The Parallel BGL is primarily concerned with *distributed*
graphs. Distributed graphs are conceptually graphs, but their storage
is spread across multiple processors. The following figure
demonstrates a distributed version of the graph above, where the graph
has been divided among three processors (represented by the grey
rectangles). Edges in the graph may be either local (with both
endpoints stored on the same processor) or remote (the target of the
edge is stored on a different processor).

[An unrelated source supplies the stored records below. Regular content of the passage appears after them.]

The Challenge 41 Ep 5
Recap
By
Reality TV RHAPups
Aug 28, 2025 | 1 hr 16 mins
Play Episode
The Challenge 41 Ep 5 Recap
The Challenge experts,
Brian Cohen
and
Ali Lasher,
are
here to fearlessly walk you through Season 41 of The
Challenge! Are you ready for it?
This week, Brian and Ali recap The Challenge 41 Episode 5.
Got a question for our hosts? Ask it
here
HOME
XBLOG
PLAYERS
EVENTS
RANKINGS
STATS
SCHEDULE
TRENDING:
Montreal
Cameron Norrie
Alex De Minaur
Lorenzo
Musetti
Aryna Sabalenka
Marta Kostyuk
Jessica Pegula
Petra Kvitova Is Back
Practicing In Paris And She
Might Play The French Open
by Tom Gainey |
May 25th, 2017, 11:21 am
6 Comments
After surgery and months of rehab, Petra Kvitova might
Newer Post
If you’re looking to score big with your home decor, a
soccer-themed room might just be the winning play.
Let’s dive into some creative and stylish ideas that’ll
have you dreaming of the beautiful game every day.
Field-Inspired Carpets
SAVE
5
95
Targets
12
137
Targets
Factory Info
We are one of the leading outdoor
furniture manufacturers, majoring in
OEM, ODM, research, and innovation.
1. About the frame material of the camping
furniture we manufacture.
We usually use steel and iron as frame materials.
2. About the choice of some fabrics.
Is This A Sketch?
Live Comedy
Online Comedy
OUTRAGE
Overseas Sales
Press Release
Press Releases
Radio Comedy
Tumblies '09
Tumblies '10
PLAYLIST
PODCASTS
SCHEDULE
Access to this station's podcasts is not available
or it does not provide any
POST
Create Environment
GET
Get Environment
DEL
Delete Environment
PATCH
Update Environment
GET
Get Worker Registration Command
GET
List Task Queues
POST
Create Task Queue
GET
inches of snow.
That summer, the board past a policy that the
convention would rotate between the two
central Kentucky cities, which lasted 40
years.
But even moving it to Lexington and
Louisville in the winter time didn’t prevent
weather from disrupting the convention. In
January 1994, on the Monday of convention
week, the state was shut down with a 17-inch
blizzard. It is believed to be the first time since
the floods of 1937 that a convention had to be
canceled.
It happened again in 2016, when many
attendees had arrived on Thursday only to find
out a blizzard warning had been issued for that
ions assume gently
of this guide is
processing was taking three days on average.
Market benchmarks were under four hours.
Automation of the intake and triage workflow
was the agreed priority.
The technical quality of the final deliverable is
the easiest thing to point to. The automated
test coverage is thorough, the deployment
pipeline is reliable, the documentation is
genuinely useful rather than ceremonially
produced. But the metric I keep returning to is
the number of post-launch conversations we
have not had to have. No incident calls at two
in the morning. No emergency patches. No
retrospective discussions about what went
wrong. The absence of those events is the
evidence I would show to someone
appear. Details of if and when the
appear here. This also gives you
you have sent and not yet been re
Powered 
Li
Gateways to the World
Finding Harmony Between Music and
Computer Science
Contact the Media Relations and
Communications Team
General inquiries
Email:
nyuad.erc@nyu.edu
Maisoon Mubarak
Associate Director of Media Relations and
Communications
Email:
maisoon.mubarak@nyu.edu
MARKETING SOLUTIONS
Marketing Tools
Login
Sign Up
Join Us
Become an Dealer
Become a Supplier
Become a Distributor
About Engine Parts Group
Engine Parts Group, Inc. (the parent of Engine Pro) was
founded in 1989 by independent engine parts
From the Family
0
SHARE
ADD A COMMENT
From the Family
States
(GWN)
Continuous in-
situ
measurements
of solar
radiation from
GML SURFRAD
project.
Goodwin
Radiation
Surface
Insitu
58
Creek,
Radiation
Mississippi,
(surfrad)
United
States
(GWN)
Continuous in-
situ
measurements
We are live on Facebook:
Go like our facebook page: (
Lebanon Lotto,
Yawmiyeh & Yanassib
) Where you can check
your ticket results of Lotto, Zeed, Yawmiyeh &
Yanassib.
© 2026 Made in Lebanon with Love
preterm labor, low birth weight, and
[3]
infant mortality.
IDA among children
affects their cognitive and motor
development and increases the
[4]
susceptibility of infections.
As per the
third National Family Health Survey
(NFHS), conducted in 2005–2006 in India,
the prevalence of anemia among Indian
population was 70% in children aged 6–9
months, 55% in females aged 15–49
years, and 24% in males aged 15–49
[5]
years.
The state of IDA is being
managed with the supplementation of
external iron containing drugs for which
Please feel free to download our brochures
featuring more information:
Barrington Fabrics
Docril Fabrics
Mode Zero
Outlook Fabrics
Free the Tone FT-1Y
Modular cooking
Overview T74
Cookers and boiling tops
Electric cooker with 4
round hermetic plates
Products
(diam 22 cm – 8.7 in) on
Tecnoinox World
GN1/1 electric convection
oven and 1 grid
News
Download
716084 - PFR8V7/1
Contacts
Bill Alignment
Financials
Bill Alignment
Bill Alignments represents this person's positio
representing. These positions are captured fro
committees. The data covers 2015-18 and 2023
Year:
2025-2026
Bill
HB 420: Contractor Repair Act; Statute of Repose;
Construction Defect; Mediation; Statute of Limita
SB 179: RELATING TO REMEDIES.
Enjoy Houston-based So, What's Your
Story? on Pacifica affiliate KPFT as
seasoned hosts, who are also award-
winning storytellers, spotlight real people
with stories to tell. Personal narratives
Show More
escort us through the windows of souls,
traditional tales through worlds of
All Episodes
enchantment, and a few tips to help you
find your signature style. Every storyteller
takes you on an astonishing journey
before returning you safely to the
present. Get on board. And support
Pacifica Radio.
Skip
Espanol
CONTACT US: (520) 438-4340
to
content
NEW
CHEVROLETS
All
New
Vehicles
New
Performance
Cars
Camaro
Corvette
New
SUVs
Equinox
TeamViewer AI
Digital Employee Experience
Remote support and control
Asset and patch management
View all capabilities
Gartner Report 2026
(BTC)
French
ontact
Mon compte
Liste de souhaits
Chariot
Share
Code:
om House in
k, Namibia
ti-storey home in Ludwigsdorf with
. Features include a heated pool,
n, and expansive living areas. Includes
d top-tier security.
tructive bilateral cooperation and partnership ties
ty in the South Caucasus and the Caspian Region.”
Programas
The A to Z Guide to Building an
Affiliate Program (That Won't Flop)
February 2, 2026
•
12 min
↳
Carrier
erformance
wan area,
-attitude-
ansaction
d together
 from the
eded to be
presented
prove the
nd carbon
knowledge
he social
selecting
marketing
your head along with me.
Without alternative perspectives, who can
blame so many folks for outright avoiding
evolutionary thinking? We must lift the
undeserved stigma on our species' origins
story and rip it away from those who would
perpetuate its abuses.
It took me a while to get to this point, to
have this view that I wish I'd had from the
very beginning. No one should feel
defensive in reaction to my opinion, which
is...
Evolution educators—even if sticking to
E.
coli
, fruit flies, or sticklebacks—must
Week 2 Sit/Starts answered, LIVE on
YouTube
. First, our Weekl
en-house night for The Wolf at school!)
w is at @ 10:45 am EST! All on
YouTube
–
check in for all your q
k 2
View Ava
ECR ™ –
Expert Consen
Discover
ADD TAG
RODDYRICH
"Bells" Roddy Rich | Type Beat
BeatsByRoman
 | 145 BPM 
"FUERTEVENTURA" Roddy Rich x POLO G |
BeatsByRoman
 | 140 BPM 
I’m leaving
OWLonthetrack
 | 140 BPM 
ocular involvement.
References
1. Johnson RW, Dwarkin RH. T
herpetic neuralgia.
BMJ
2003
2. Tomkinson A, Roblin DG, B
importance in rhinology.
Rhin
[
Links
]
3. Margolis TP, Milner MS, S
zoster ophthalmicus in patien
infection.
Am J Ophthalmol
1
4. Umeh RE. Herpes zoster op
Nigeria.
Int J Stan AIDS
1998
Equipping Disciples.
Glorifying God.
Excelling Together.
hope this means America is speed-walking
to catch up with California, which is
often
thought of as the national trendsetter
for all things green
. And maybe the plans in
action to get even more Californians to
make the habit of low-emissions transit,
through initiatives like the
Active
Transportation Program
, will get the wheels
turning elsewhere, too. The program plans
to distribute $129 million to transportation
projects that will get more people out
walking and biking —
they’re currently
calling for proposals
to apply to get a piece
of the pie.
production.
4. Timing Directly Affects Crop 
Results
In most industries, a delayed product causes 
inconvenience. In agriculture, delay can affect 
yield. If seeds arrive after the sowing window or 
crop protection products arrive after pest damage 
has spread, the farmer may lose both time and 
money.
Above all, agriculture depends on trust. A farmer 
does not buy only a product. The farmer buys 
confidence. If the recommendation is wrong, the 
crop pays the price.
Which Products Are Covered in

The Parallel BGL is a generic library. At its core are *generic*
distributed graph algorithms, which can operate on any distributed
graph data structure provided that data structure meets certain
requirements. For instance, the algorithm may need to enumerate the
set of vertices stored on the current processor, enumerate the set of
outgoing edges from a particular vertex, and determine on which
processor the target of each edge resides. The graph algorithms in the
Parallel BGL are also generic with respect to the *properties*
attached to edges and vertices in a graph; for instance, the weight of
each edge can be stored as part of the graph or allocated in a
completely separate data structure. 

The genericity available in the algorithms of the Parallel BGL allows
them to be applied to existing graph data structures. However, most
users will instead be writing new code that takes advantage of the
Parallel BGL. The Parallel BGL provides distributed graph data
structures that meet the requirements of the Parallel BGL
algorithms. The primary data structure is the `distributed adjacency
list`_, which allows storage and manipulation of a (distributed)
graph. The vertices in the graph are divided among the various
processors, and each of the edges outgoing from a vertex are stored on
the processor that "owns" (stores) that vertex. The following figure
illustrates the distributed adjacency list representation.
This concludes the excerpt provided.